Spirit Airlines struggles with deep-seated financial issues and structural flaws, causing a second bankruptcy filing within a year, according to a recent study.

Airlines Company Spirit facing substantial structural and financial flaws, according to new report.
Airlines Company Spirit facing substantial structural and financial flaws, according to new report.

Airlines' structural and financial foundations reportedly exhibiting substantial vulnerabilities, according to the findings.

In the competitive landscape of the US aviation industry, Spirit Airlines is currently grappling with a series of financial and operational issues. According to IBA's 'Airlines Insights' platform, Spirit's EBIT margin (rolling last four quarters) has declined more steeply than any other US low-cost carrier (LCC).

Despite the US achieving an 88% economic score within IBA's jurisdiction model, one of the highest globally, Spirit's financial performance has been poor. Neil Fraser (CFA) noted in a report that the airline has been in the news for negative reasons.

The management team based in Florida, including the CEO, has faced strong criticism from competitors like American Airlines. They have been under scrutiny for their financing decisions and strategic measures in 2025, which led to structural and financial weaknesses. Despite restructuring and bankruptcy filings twice within one year, the company has struggled to stabilize.

Operating an Airbus A320-family fleet simplified operations and reduced fuel volatility for Spirit Airlines. However, it increased leasing costs and steeper depreciation expenses. The airline has also sold 23 owned aircraft for US $500m as part of its fleet management, but this did not address the carrier's structural challenges.

The interest coverage ratio for Spirit fell to -6.47, indicating operational cash flow could not cover liabilities.
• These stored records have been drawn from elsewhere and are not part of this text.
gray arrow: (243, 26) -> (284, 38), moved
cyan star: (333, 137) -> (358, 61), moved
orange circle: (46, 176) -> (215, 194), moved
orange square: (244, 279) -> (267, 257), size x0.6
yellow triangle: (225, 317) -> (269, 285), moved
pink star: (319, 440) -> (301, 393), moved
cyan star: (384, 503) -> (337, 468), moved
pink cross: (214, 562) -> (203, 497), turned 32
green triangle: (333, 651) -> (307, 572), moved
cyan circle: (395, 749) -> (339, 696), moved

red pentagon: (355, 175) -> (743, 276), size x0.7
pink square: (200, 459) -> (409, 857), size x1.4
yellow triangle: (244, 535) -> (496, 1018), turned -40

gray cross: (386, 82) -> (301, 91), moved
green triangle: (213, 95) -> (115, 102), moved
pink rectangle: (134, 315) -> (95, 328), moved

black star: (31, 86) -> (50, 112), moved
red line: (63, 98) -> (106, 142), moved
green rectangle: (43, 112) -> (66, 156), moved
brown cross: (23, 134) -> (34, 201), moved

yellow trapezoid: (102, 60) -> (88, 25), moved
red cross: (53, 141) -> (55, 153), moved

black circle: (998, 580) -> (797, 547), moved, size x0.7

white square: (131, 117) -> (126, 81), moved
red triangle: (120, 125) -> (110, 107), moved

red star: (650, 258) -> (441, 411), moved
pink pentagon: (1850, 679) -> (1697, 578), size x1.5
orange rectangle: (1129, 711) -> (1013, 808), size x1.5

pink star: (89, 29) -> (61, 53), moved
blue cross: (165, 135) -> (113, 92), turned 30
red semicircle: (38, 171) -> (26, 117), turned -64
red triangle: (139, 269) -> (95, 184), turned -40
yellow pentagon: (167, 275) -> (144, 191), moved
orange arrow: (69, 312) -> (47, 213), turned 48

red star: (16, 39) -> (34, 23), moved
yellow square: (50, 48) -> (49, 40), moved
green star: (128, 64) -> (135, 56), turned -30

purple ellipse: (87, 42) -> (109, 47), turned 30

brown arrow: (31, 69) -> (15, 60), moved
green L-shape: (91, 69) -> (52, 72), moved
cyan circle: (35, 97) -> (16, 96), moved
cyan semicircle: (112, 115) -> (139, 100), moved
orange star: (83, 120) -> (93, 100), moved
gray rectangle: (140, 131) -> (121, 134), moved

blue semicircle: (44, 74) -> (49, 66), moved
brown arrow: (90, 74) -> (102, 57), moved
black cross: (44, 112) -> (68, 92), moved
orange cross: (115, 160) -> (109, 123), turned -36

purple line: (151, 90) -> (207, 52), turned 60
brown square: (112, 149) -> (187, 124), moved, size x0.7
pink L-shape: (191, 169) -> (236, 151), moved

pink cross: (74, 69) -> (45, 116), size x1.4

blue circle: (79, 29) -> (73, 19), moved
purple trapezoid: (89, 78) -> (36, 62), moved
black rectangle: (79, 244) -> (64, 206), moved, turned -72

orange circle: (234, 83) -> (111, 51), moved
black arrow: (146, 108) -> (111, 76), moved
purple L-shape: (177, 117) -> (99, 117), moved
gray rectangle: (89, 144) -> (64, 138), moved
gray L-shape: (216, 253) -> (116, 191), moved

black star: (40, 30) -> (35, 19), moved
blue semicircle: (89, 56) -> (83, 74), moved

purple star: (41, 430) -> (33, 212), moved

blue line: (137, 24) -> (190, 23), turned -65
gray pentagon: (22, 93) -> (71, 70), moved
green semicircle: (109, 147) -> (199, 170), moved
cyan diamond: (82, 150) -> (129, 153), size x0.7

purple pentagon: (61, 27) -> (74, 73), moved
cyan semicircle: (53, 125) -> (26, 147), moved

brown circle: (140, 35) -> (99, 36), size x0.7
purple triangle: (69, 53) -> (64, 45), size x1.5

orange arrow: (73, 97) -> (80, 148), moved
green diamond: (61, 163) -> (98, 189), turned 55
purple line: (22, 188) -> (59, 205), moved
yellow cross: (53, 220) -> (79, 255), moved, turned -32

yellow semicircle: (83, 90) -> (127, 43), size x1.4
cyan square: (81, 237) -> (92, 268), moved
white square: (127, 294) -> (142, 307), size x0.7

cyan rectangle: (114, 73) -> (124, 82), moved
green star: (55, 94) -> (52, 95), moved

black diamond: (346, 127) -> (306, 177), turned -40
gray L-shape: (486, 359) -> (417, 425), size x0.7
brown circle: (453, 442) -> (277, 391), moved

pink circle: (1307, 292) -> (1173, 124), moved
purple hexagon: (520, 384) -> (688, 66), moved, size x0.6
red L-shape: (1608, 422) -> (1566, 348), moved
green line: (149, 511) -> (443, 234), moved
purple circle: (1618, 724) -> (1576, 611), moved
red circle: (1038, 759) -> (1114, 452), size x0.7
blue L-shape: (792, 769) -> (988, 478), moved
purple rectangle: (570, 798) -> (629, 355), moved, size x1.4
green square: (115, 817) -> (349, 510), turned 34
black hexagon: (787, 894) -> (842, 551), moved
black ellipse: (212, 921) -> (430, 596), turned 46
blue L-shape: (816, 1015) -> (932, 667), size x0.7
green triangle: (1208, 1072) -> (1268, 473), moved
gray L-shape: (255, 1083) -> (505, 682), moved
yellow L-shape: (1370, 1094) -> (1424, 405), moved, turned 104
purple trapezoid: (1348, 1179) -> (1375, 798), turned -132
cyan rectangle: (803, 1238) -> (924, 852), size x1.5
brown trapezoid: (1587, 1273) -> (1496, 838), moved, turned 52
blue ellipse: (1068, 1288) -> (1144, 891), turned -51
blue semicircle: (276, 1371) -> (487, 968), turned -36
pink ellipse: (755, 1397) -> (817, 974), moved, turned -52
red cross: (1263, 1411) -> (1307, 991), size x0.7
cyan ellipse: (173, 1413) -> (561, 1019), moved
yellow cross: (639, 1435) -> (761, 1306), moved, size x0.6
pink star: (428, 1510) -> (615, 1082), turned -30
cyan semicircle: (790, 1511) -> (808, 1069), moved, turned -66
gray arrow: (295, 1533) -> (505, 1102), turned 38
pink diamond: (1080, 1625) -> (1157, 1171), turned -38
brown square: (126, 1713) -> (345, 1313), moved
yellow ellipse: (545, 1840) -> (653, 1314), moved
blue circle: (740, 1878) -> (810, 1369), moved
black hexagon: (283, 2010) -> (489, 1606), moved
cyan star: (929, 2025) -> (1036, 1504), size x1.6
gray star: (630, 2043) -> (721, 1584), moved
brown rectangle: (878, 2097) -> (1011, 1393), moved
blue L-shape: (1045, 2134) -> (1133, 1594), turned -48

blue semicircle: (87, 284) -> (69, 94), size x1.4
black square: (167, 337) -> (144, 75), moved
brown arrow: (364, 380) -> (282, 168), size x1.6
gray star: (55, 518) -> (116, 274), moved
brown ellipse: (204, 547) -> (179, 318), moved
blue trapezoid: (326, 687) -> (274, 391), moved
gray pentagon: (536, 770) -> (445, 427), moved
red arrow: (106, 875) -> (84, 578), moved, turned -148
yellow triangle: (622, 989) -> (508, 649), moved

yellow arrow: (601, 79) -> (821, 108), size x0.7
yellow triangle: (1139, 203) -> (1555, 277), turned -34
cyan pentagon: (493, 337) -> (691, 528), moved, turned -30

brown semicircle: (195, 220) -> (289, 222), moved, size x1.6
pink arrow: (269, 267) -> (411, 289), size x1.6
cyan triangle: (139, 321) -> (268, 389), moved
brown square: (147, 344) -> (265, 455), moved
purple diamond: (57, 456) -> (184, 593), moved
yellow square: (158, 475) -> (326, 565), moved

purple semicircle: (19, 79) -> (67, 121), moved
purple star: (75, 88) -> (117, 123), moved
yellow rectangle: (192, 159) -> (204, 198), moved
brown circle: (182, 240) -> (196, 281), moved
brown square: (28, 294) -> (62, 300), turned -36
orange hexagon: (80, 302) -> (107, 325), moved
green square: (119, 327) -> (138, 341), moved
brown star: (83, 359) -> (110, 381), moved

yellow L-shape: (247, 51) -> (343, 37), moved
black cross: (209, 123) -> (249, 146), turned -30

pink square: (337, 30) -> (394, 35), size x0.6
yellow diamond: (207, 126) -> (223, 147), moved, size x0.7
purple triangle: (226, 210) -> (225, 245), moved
The court has allowed Spirit Airlines to continue operations through Chapter 11. The airline has entered Chapter 11 for the second time in twelve months.

IBA's report warns that the ULCC model may face viability questions in the US due to elevated operating costs. Economies of scale rarely work in reverse, meaning growth is not easily achievable for Spirit Airlines. Only three of Spirit Airlines' top ten routes have a market share over 20% as of July 2025, down from five the previous year, indicating increased competition on major routes.

Premium product trials on Spirit Airlines increased yield by 6.9% in Q2, but load factors decreased in the last two quarters. Spirit's net profit and EBIT margins remained below -20% in 2024. The asset turnover dropped to 0.48, falling below the healthy benchmark of 0.7.

IBA suggests that Spirit Airlines may choose to pivot its product, as Delta Airlines has done, or focus on the riskier LCC approach of making new markets. However, the airline has faced regulatory intervention in its merger attempts, as it was forced to call off a merger with JetBlue.

The report by Neil Fraser (CFA) also mentions that an airline's 'product' includes frequencies and connectivity in addition to in-flight experiences. Spirit Airlines may need to consider these aspects to improve its financial performance and compete more effectively in the market.